Знает, что, проснувшись поутру, увидит размалеванный сундук. Помнится каждое пятнышко на нем, каждый оттенок, хотя все уже стерлось с течением лет. Внутри пахнет деревом, отчетливо виден изящный рисунок древесных прослоек.
Или взять стол. На крышке круги от поставленных второпях горячих горшков и кастрюль. На ножке — вырезанный перочинным ножиком цветок с пятью листиками, за который маленький Юзек получил в свое время изрядную порку. В мягком дереве мелкие дырки, следы иглы, которую втыкала в него жена, когда закипал горшок в печке.

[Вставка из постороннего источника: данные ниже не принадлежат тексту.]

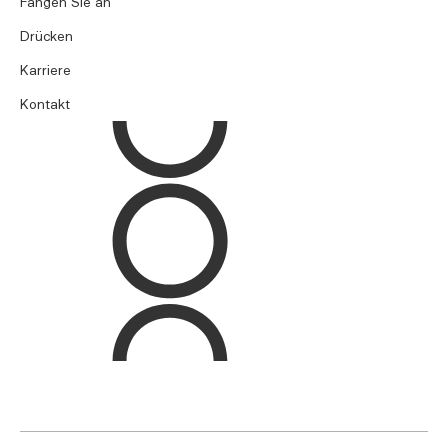
Fangen Sie an
Drücken
Karriere
Kontakt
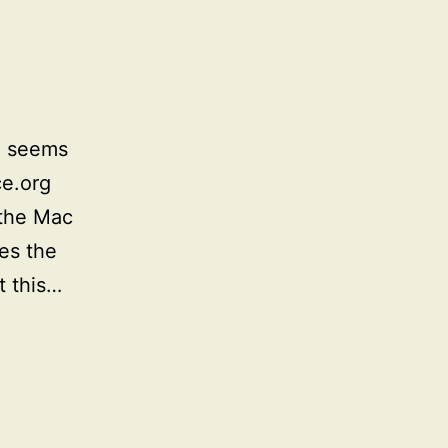
e seems
ce.org
 the Mac
ces the
t this…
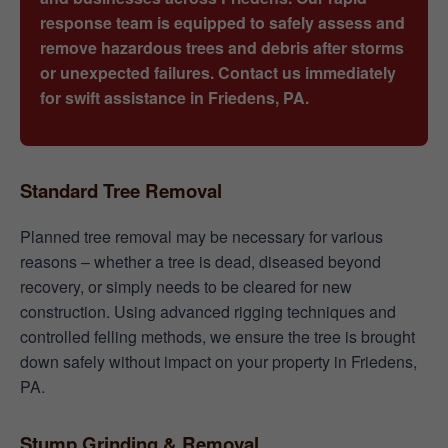
response team is equipped to safely assess and
remove hazardous trees and debris after storms
or unexpected failures. Contact us immediately
for swift assistance in Friedens, PA.
Standard Tree Removal
Planned tree removal may be necessary for various
reasons – whether a tree is dead, diseased beyond
recovery, or simply needs to be cleared for new
construction. Using advanced rigging techniques and
controlled felling methods, we ensure the tree is brought
down safely without impact on your property in Friedens,
PA.
Stump Grinding & Removal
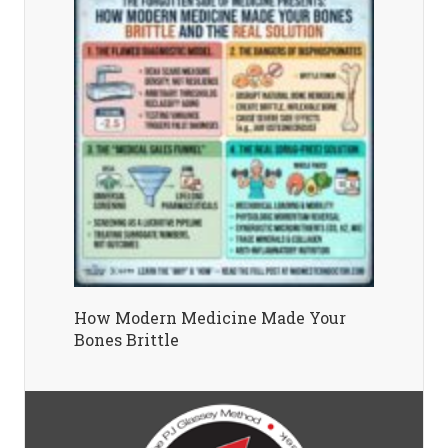
How Modern Medicine Made Your
Bones Brittle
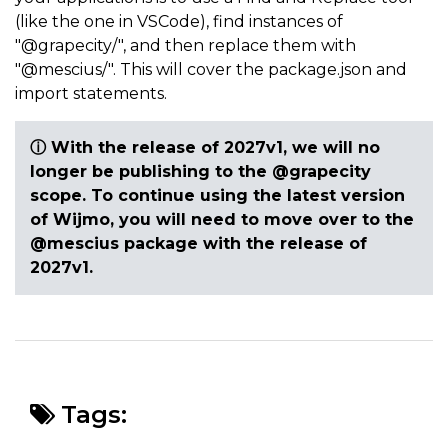
(like the one in VSCode), find instances of
"@grapecity/", and then replace them with
"@mescius/". This will cover the package.json and
import statements.
ⓘ
With the release of 2027v1, we will no
longer be publishing to the @grapecity
scope. To continue using the latest version
of Wijmo, you will need to move over to the
@mescius package with the release of
2027v1.
Tags:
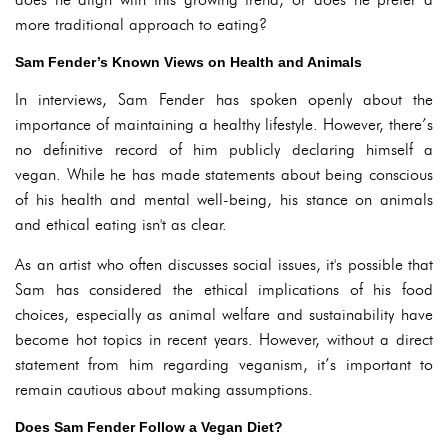
more traditional approach to eating?
Sam Fender’s Known Views on Health and Animals
In interviews, Sam Fender has spoken openly about the
importance of maintaining a healthy lifestyle. However, there’s
no definitive record of him publicly declaring himself a
vegan. While he has made statements about being conscious
of his health and mental well-being, his stance on animals
and ethical eating isn't as clear.
As an artist who often discusses social issues, it's possible that
Sam has considered the ethical implications of his food
choices, especially as animal welfare and sustainability have
become hot topics in recent years. However, without a direct
statement from him regarding veganism, it’s important to
remain cautious about making assumptions.
Does Sam Fender Follow a Vegan Diet?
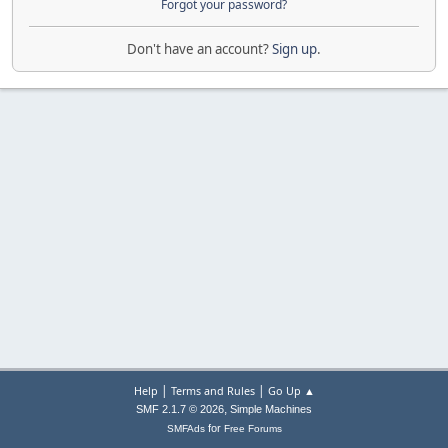
Forgot your password?
Don't have an account?
Sign up
.
|
|
Help
Terms and Rules
Go Up ▲
,
SMF 2.1.7 © 2026
Simple Machines
for
SMFAds
Free Forums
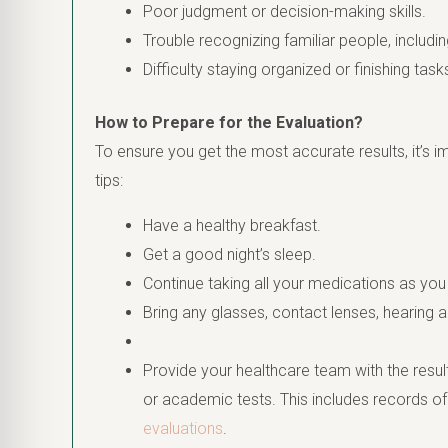
Poor judgment or decision-making skills.
Trouble recognizing familiar people, includ
Difficulty staying organized or finishing task
How to Prepare for the Evaluation?
To ensure you get the most accurate results, it’s i
tips:
Have a healthy breakfast.
Get a good night’s sleep.
Continue taking all your medications as you
Bring any glasses, contact lenses, hearing a
Provide your healthcare team with the resul
or academic tests. This includes records o
evaluations
.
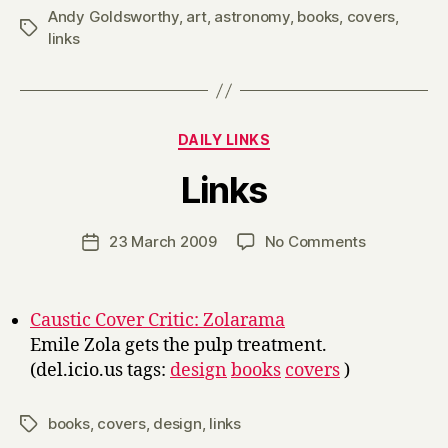
Andy Goldsworthy
,
art
,
astronomy
,
books
,
covers
,
Tags
links
Categories
DAILY LINKS
B
Links
y
H
a
Post
on
23 March 2009
No Comments
Post
r
author
Links
date
r
y
Caustic Cover Critic: Zolarama
Emile Zola gets the pulp treatment.
(del.icio.us tags:
design
books
covers
)
books
,
covers
,
design
,
links
Tags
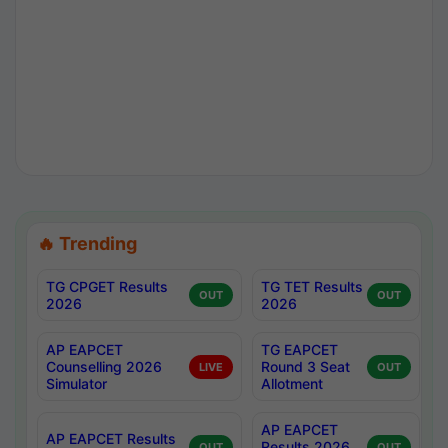
🔥 Trending
TG CPGET Results
TG TET Results
OUT
OUT
2026
2026
AP EAPCET
TG EAPCET
Counselling 2026
Round 3 Seat
LIVE
OUT
Simulator
Allotment
AP EAPCET
AP EAPCET Results
Results 2026
OUT
OUT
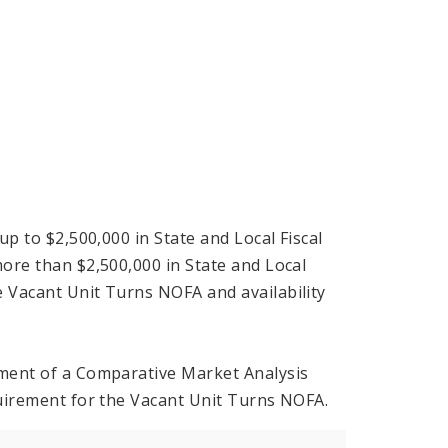
up to $2,500,000 in State and Local Fiscal
more than $2,500,000 in State and Local
e Vacant Unit Turns NOFA and availability
rement of a Comparative Market Analysis
equirement for the Vacant Unit Turns NOFA.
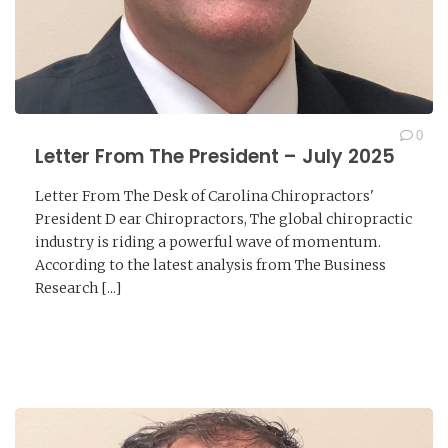
0
Letter From The President – July 2025
Letter From The Desk of Carolina Chiropractors'
President D ear Chiropractors, The global chiropractic
industry is riding a powerful wave of momentum.
According to the latest analysis from The Business
Research [...]
READ MORE →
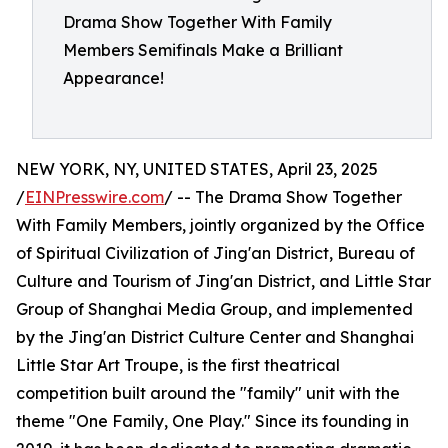
Drama Show Together With Family
Members Semifinals Make a Brilliant
Appearance!
NEW YORK, NY, UNITED STATES, April 23, 2025
/
EINPresswire.com
/ -- The Drama Show Together
With Family Members, jointly organized by the Office
of Spiritual Civilization of Jing'an District, Bureau of
Culture and Tourism of Jing'an District, and Little Star
Group of Shanghai Media Group, and implemented
by the Jing'an District Culture Center and Shanghai
Little Star Art Troupe, is the first theatrical
competition built around the "family" unit with the
theme "One Family, One Play." Since its founding in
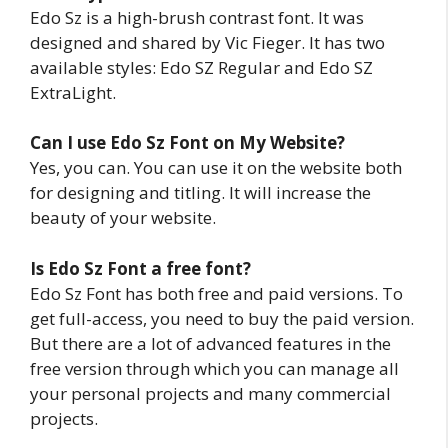
Edo Sz is a high-brush contrast font. It was
designed and shared by Vic Fieger. It has two
available styles: Edo SZ Regular and Edo SZ
ExtraLight.
Can I use
Edo Sz
Font on My Website?
Yes, you can. You can use it on the website both
for designing and titling. It will increase the
beauty of your website.
Is Edo Sz Font a free font?
Edo Sz Font has both free and paid versions. To
get full-access, you need to buy the paid version.
But there are a lot of advanced features in the
free version through which you can manage all
your personal projects and many commercial
projects.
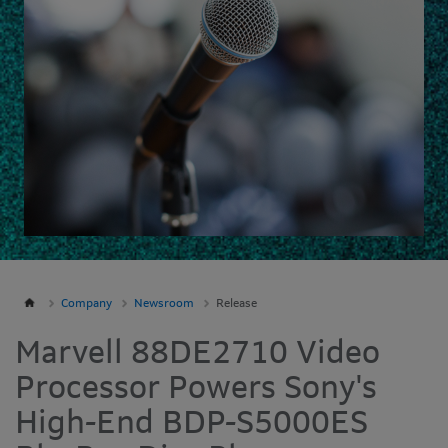
Company
Newsroom
Release
Marvell 88DE2710 Video
Processor Powers Sony's
High-End BDP-S5000ES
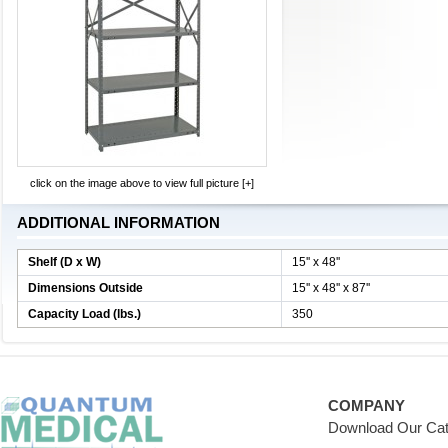
click on the image above to view full picture [+]
ADDITIONAL INFORMATION
Shelf (D x W)
15'' x 48''
Dimensions Outside
15'' x 48'' x 87''
Capacity Load (lbs.)
350
COMPANY
Download Our Cat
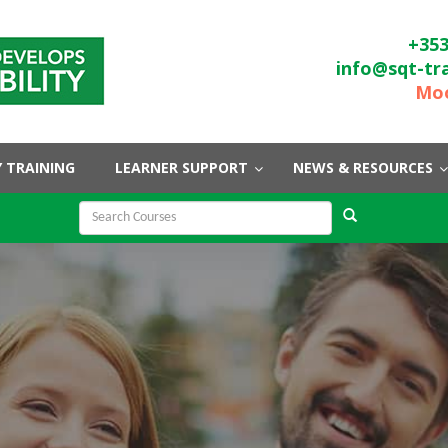
+353
info@sqt-tr
Moo
 TRAINING
LEARNER SUPPORT
NEWS & RESOURCES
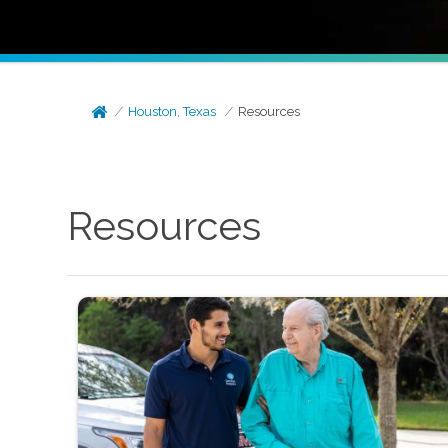
Houston, Texas
Resources
Resources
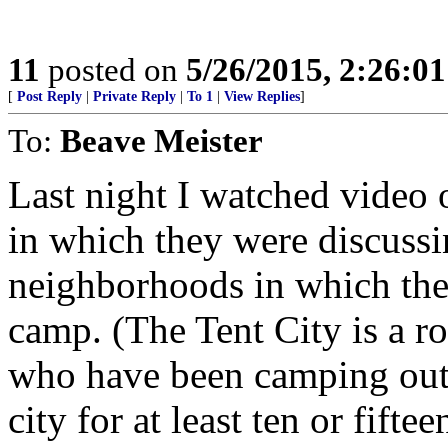
11
posted on
5/26/2015, 2:26:0
[
Post Reply
|
Private Reply
|
To 1
|
View Replies
]
To:
Beave Meister
Last night I watched video 
in which they were discuss
neighborhoods in which the 
camp. (The Tent City is a r
who have been camping out i
city for at least ten or fiftee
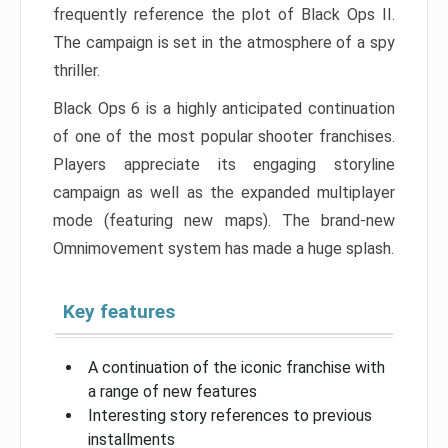
frequently reference the plot of Black Ops II.
The campaign is set in the atmosphere of a spy
thriller.
Black Ops 6 is a highly anticipated continuation
of one of the most popular shooter franchises.
Players appreciate its engaging storyline
campaign as well as the expanded multiplayer
mode (featuring new maps). The brand-new
Omnimovement system has made a huge splash.
Key features
A continuation of the iconic franchise with
a range of new features
Interesting story references to previous
installments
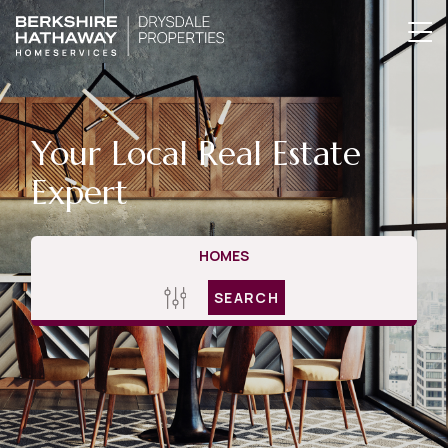
Your Local Real Estate
Expert
HOMES
SEARCH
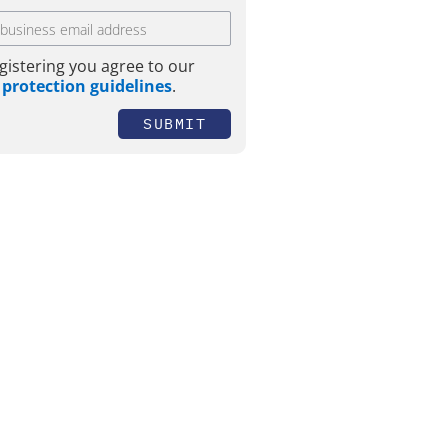
gistering you agree to our
 protection guidelines
.
SUBMIT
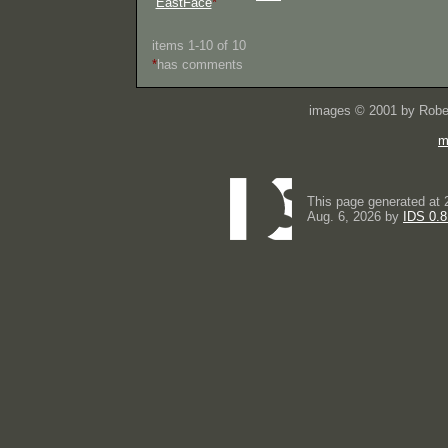
EastFace
*
items 1-10 of 10
*
has comments
images © 2001 by Rober
m
This page generated at 
Aug. 6, 2026 by
IDS 0.8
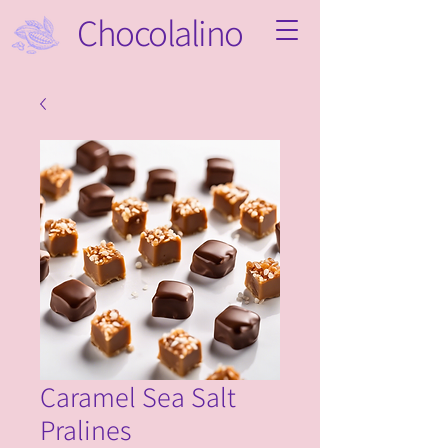
Chocolalino
Caramel Sea Salt
Pralines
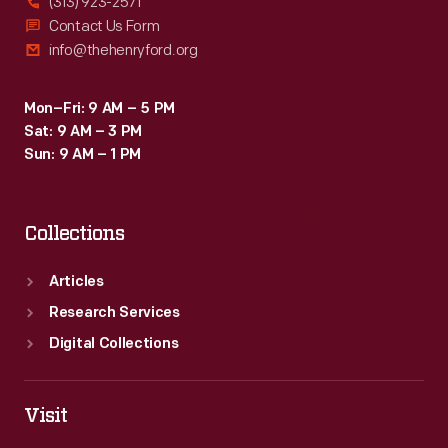
(313) 923-2571
Contact Us Form
info@thehenryford.org
Mon–Fri: 9 AM – 5 PM
Sat: 9 AM – 3 PM
Sun: 9 AM – 1 PM
Collections
Articles
Research Services
Digital Collections
Visit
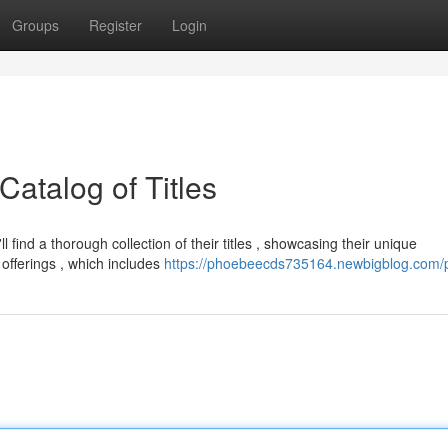
Groups
Register
Login
Catalog of Titles
ind a thorough collection of their titles , showcasing their unique
offerings , which includes
https://phoebeecds735164.newbigblog.com/p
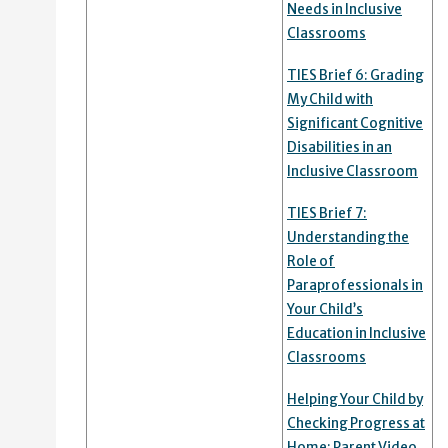
Needs in Inclusive
Classrooms
TIES Brief 6: Grading
My Child with
Significant Cognitive
Disabilities in an
Inclusive Classroom
TIES Brief 7:
Understanding the
Role of
Paraprofessionals in
Your Child’s
Education in Inclusive
Classrooms
Helping Your Child by
Checking Progress at
Home: Parent Video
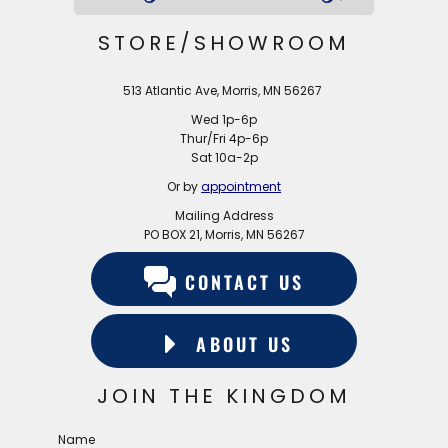
STORE/SHOWROOM
513 Atlantic Ave, Morris, MN 56267
Wed 1p-6p
Thur/Fri 4p-6p
Sat 10a-2p
Or by
appointment
Mailing Address
PO BOX 21, Morris, MN 56267
CONTACT US
ABOUT US
JOIN THE KINGDOM
Name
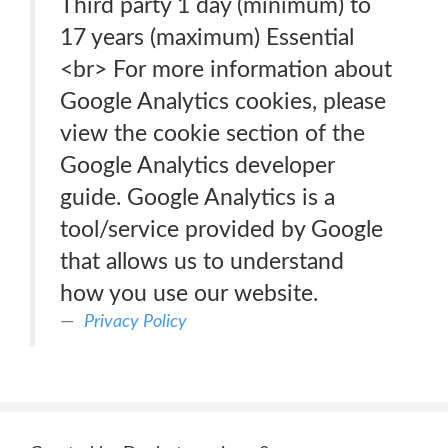
Third party 1 day (minimum) to
17 years (maximum) Essential
<br> For more information about
Google Analytics cookies, please
view the cookie section of the
Google Analytics developer
guide. Google Analytics is a
tool/service provided by Google
that allows us to understand
how you use our website.
Privacy Policy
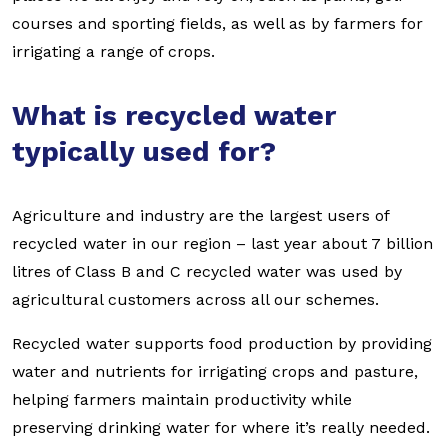
courses and sporting fields, as well as by farmers for
irrigating a range of crops.
What is recycled water
typically used for?
Agriculture and industry are the largest users of
recycled water in our region – last year about 7 billion
litres of Class B and C recycled water was used by
agricultural customers across all our schemes.
Recycled water supports food production by providing
water and nutrients for irrigating crops and pasture,
helping farmers maintain productivity while
preserving drinking water for where it’s really needed.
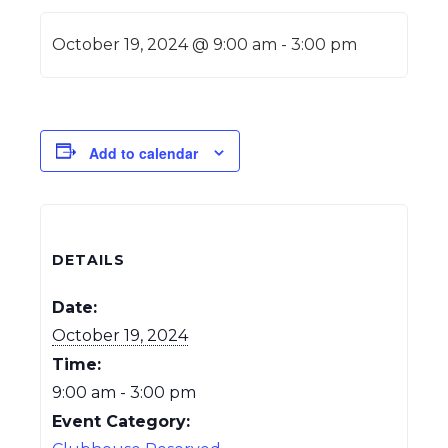
October 19, 2024 @ 9:00 am
-
3:00 pm
Add to calendar
DETAILS
Date:
October 19, 2024
Time:
9:00 am - 3:00 pm
Event Category:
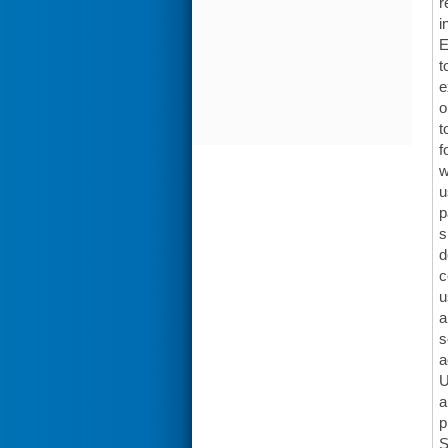
r
i
E
t
e
o
t
f
w
u
p
s
d
c
u
a
s
a
U
a
p
S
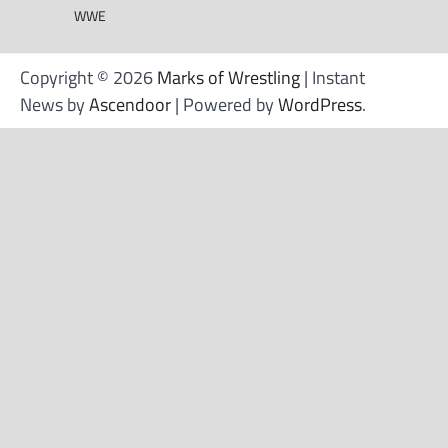
WWE
Copyright © 2026
Marks of Wrestling
| Instant
News by
Ascendoor
| Powered by
WordPress
.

Неуклюжий шкаф. С одного бока отец отмечал, на сколько подрос ребенок, — тонкие черточки, лесенкой, одна над другой. Внутри колышки, один, задний, сломался, когда на него повесили полушубок, сшитый для ночных дежурств. Внизу коробки с обрезками лент, с шариками рассыпавшихся цветных бус. Заржавленные крючки, сломанные ножницы, беззубый гребешок. Всего этого не выбрасывают. Как знать, а вдруг пригодится не на то, так на другое.
И так ясно. Было, жило, старилось вместе с человеком. Каждая трещина, каждое пятнышке были знакомы лучше, чем морщина на собственном лице. Поэтому сейчас такое ощущение, будто целый кусок жизни, будто частицу тебя самого выносят из дому на аукцион.